While overall mortgage rates have been rising, a curious thing has been happening within the mortgage market itself. The difference between the cost of a conforming loan ($417,000 and under, except for certain high-cost markets) and a jumbo loan (above $417,000) has shrunk to nearly nothing.
The average rate on the 30-year fixed mortgage last week was 4.56 percent; the average rate on the jumbo was 4.57 percent, according to the Mortgage Bankers Association.
"It's a confluence of events, really, and all of them help the spread between jumbo and conventional loans," said Matthew Graham, COO of Mortgage News Daily.
"Nonagency jumbo lenders began dipping their toes in the water as early as 2011, and even more so into the end of 2012. Strong loan quality due to tight underwriting combined with competition between large banks and securitzers has led to relatively increased demand. Wells and Chase are keen to compete with securitizers like Redwood or Sequoia in order to capture potential income streams from jumbo clients' bank business."
(Read more: Higher mortgage rates may mean easier credit)
In addition, Fannie Mae and Freddie Mac, which back and bundle two-thirds of conventional loans, have been raising the fees they charge to banks, so-called guarantee fees, mostly to protect themselves against default. Guarantee fees have nearly doubled in just the past year.
"As G-fees move higher, this increase gets added into conforming mortgage rates," said Guy Cecala of Inside Mortgage Finance. "It's a factor, but not the biggest one, allowing portfolio jumbo lenders to match or undercut conforming mortgage rates."
The bigger factor, said Cecala, is that 92 percent of jumbo mortgages are made by banks that fund the loans with their deposits and then hold them in a portfolio. Given that the interest paid on consumer deposits in banks is still incredibly low, lenders can still make a profit on mortgages priced at 4 percent or less if they want to. In fact, jumbo loans, by some lenders, can actually cost less than conforming.
The shrinking spread, or increasing cost to banks of doing business with Fannie Mae and Freddie Mac, is slowly opening the door again to private investors in mortgages. That is by design.
(Read more: Private mortgage insurers back in black post-crash)
"The FHFA (Fannie Mae and Freddie Mac's regulator) has been clear that it will continue to raise them [G-fees] in order to decrease the agencies' footprint in the industry—hopefully drawing in private capital," noted Graham.
So far, however, that is only happening for the highest-quality loans, warned David Stevens, CEO of the MBA. The spreads are only close for loans with at least a 20 percent down payment made by borrowers with stellar credit.

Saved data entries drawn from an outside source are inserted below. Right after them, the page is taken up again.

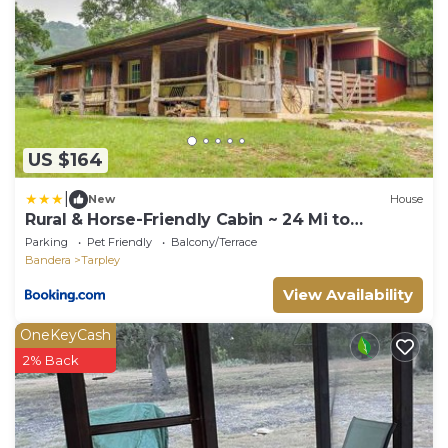
US $164
|
New
House
Rural & Horse-Friendly Cabin ~ 24 Mi to
Bandera!
Parking
Pet Friendly
Balcony/Terrace
Bandera
Tarpley
View Availability
OneKeyCash
2% Back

"For private-label securities investors, there will definitely be an equal competing bid opportunity to buy mortgages that are within the conforming loan limits but only for borrowers with big down payments," noted Stevens.
More risky loans will still go to Fannie and Freddie. "Clearly the private sector can fill in that space and take these mortgages and likely will. You've already seen it with some of the large banks."
While the pricing may benefit investors now, it is not like they are all rushing back in. For one thing, investors don't get the revenue from mortgage servicing that banks do, because they just buy the MBS. Overseas investors are now only buying AAA-rated securities, and in the United States there is still tremendous distrust of the ratings agencies.
(Read more: Mortgage delinquencies take a sharp turn up)
"When the bottom fell out of the private-label securities markets in the third quarter of 2007, you had an absolute aversion to buying anything MBS-related that didn't come guaranteed. Now this will require a much higher level of confidence," said Stevens.
There are also new risk-retention rules in place for banks that securitize loans, some of which have not been finalized. That market uncertainty continues to hold investors back, but the door is definitely inching open.